WITH ALL OF THE REVELATIONS THAT HAVE SURFACED from the former Soviet archives, it has become irrefutable that the Soviet regime initiated, as well as prolonged, the Cold War. This means that the so-called "revisionist" historians, who lectured their audiences for years about how the Americans were the bad guys in the Cold War, have been proven wrong. Works like Vladislav Zubok’s and Constantine Pleshakov’s, Inside the Kremlin's Cold War: from Stalin to Khrushchev, use many de-classified Soviet documents to confirm that the revisionists were wrong about almost everything. But once exceedingly vocal, the revisionists are now conspicuously silent. Being a leftist, you see, means never having to say you’re sorry.

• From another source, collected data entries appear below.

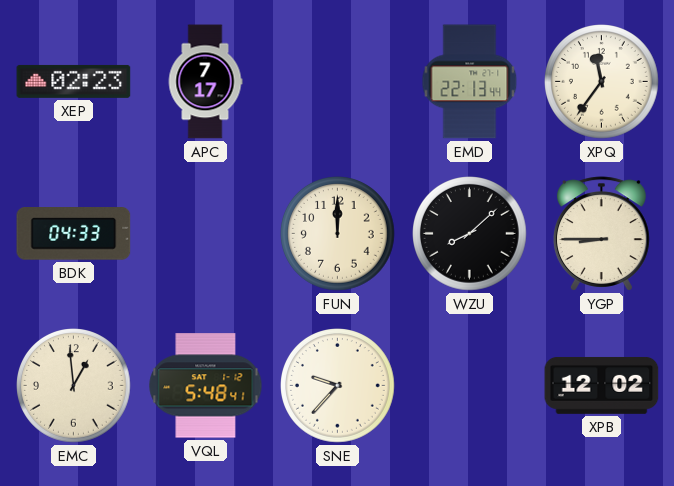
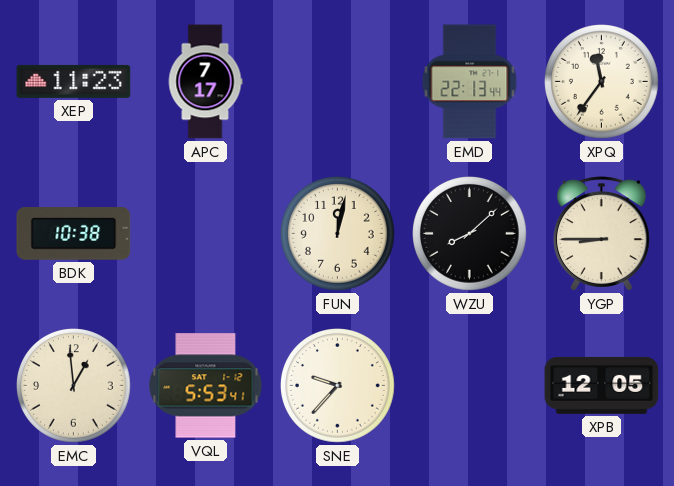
XEP: 02:23 -> 11:23
BDK: 04:33 -> 10:38
FUN: 12:00 -> 12:02
VQL: 5:48 -> 5:53
XPB: 12:02 -> 12:05
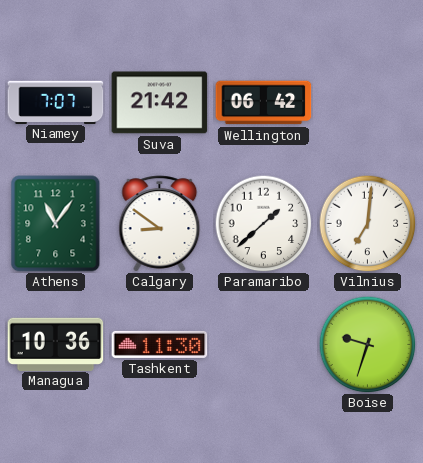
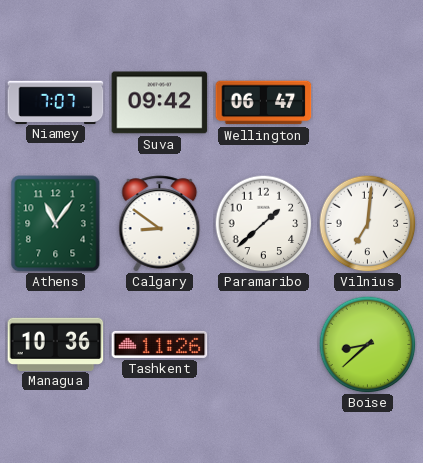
Suva: 21:42 -> 09:42
Wellington: 06:42 -> 06:47
Tashkent: 11:30 -> 11:26
Boise: 9:33 -> 8:38
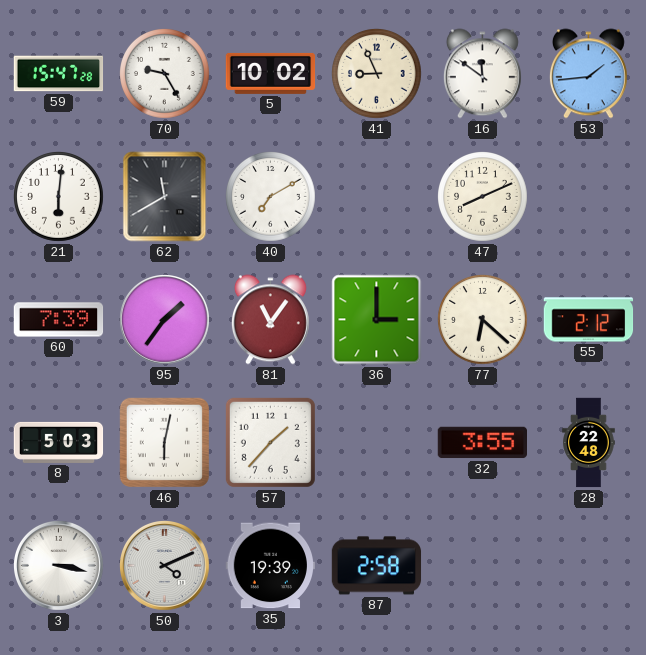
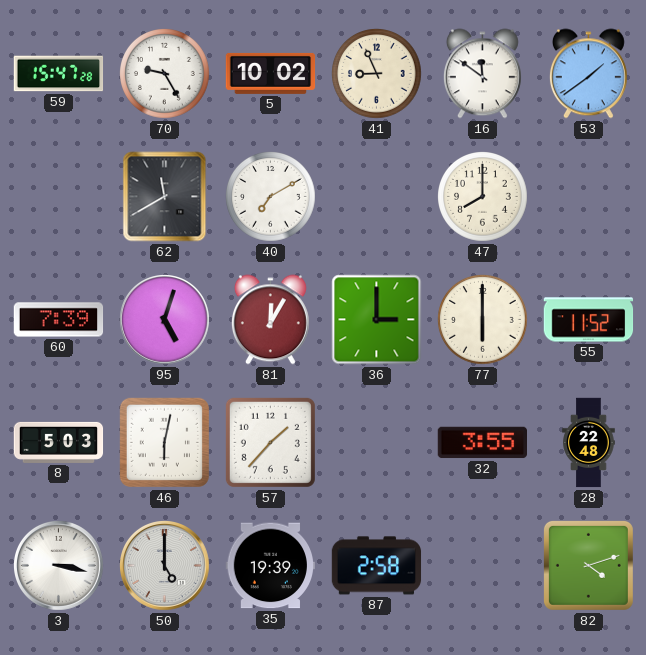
53: 1:44 -> 1:39
21: 6:01 -> none
47: 8:11 -> 8:00
95: 1:36 -> 5:03
81: 11:06 -> 12:05
77: 6:22 -> 6:00
55: 2:12 -> 11:52
50: 4:11 -> 5:00
82: none -> 4:12
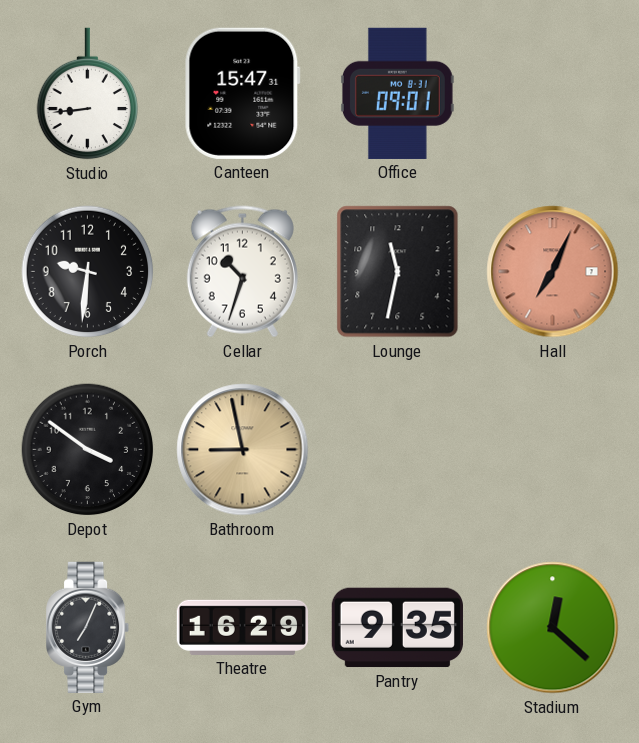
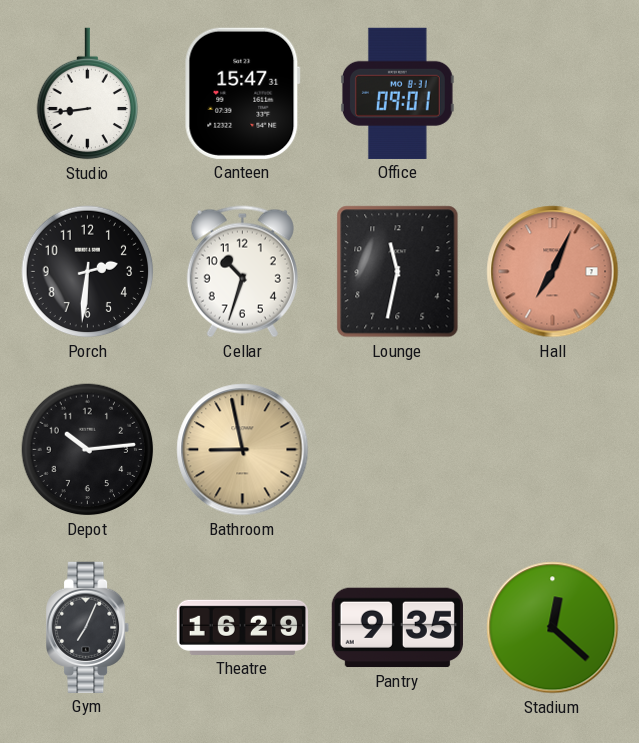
Porch: 9:31 -> 2:31
Depot: 3:51 -> 10:14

Revisionists argued that American economic "aggression" triggered the Cold War. The little problem with this argument was that it simply didn’t have any evidence. Worse still, as Robert Maddox meticulously demonstrated in The New Left and the Origins of the Cold War, revisionist histories suffered from dishonest scholarship, including the invention of "evidence" and misrepresentation of documents.
Gabriel Kolko was one of the most prominent revisionists. He devoted his entire professional life to blaming the United States in the Cold War. In his works The Limits of Power and The Politics of War, he portrayed America's supposed efforts to penetrate Eastern Europe with capitalism as scandalous, while Stalin's ruthless occupation of that area was mentioned in passing and explained as the result of Soviet desires for "economic partnership" and "security."
Kolko argued that Washington committed a great felony in its failure to accommodate Stalin and give him the secret of the atomic bomb. In his perspective, this made the Soviet dictator paranoid and difficult to deal with. In Stalin and the Bomb: The Soviet Union and Atomic Energy 1939-1956, David Holloway uses Soviet documents, as well as interviews with Russian scientists who constructed Soviet nuclear weaponry, to show that American post-war policies and monopoly of nuclear weapons had no effect on Stalin's conduct. In other words, Stalin's paranoia would not have been alleviated, nor would the arms race have been avoided, had the U.S. shared information about the atomic bomb with Stalin.
Kolko also argued that the Soviets treated Poland well during the Second World War. History tells us that the Soviet purges of Poles during WWII included the Katyn forest massacre in the Spring of 1940. Vladimir Abarinov’s definitive study, The Murderers of Katyn, demonstrates that the Soviet secret police executed approximately 14,500 Polish officers in that massacre and buried them in mass graves. When Polish investigators asked about these officers, the Soviets suggested that they had escaped to Manchuria. That version encountered several difficulties after German troops discovered the mass graves in 1943, whereupon Stalin blamed the massacre on Berlin. Despite hard evidence of Soviet guilt, Moscow steadfastly insisted upon its innocence for fifty years.
Kolko had a love affair with the Soviet version of Katyn. When he wasn’t arguing that the "criminological evidence" proved the "culpability of both sides," he blamed the Germans. In April 1990, Premier Mikhail Gorbachev publicly admitted Soviet responsibility for the Katyn executions.
Kolko also revealed his power of imagination regarding Korea. He embraced the official communist position on the Korean war and blamed the conflict on South Korea -- even though North Korea invaded it. Kolko writes that the "North Korean army moved across the 38th parallel about 4:00 a.m. on June 25," but explains that the invasion should not be seen as "a causal fact" of the Korean war. In Uncertain Partners: Stalin, Mao and the Korean War, Sergei Goncharov, John Lewis and Xue Litai use new documents to reveal that North Korea had planned and initiated the invasion with the objective of unifying the country through military force, and that this had the full support of Joseph Stalin. The documents confirm that Stalin sought to establish his position as leader of the international communist movement by his support of the invasion. He believed the United States would not interfere in Korea and was shocked by the American intervention.
One would expect historians to be interested in all of these revelations. But revisionist historians, like Gabriel Kolko, show no interest in the disclosures about topics to which they had devoted their entire professional careers. Why? Well, because they are too busy hiding in the dark, scurrying from the light -- and licking their wounds. They’re tired, you see, because it takes a lot of energy to forget that the last 50 years actually even happened.